Ergenekon'dan çıkış ile aynı güne denk geldiği için kutlanan Nevruz Bayramı,bugün pek çok Türk topluluğunda çeşitli adlarla kutlanmaktadır.Nevruza;Saha Türkleri Isıah,Başkurtlar ve Kazan Tatarları Saban Toy,Kazaklar,Özbekler,Azerbaycan Türkleri ve Türkmenler Nevruz Toy adını vermektedirler.Türk Cumhuriyetlerinin, S.S.C.B'nin yıkılmasıyla birer birer bağımsızlıklarına kavuşmalarıyla,Nevruz Bayramı Türk Dünyasında ortak bir bayram olarak kutlanmaya başlamıştır.Böylelikle yaklaşık 1000 yıldır ayrılmış olan Türkler,bu bayramla birleşmektedirler.Selçuklular ve Osmanlı Devleti dönemlerinde de her yıl kutlanan Nevruz Bayramı,Türkiye Cumhuriyetinin kuruluşunda ve sonrasında da TÜRK MİLLETİ'nin EBEDİ VE SON BAŞBUĞU GAZİ MUSTAFA KEMAL ATATÜRK tarafından da,Başkent Ankara'da kutlanmıştır.Ancak Yüce Başbuğumuz ebedi
istiratgahına çekilmesiyle bu kutlamalar unutulmaya yüz tutmuştu.Ancak Türk Cumhuriyetlerinin bağımsızlıklarını ilan ederek Türkiye Cumhuriyeti Devletiyle diplomatik ilişkiler kurmaya başlamalarıyla yeniden parlamış ve süreklilik kazanmıştır.
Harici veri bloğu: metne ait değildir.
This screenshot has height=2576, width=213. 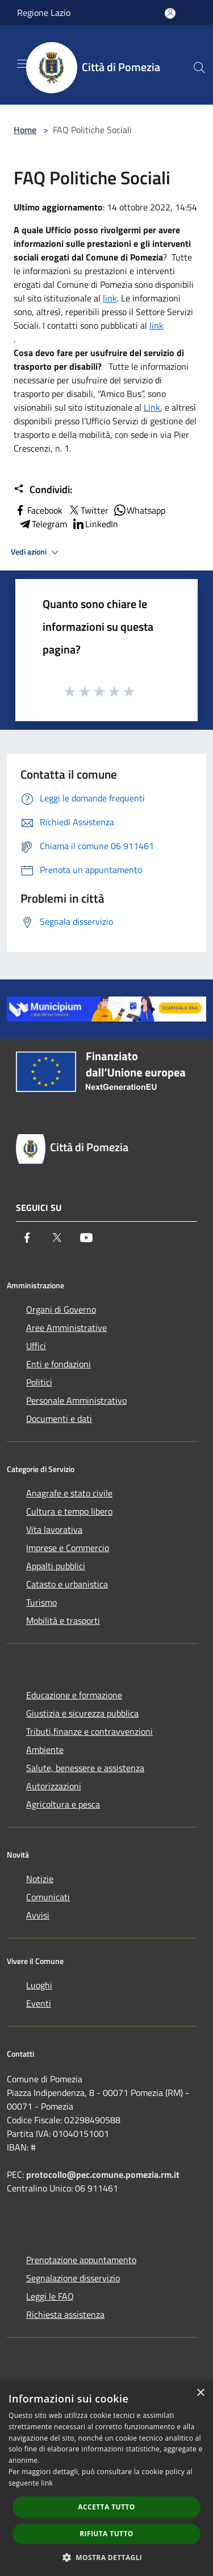 I want to click on Rifiuta tutto [button], so click(x=106, y=2533).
Bölücü terör örgütü ve diğer Türk düşmanı unsurlar,Nevruz Bayramı süresince çeşitli provokasyonlarla Türk Devletine ve Milletine karşı isyan provaları yapmaktadırlar.Asıl amaçlarının Türk Ulus Devletini yok etmek olduğunu
saklamakta sakınca dahi görmeyen bu ayrılıkçı teröristlerin ve sempatizanlarının
cezalandırılmaması ülkemiz için bir zaaftır.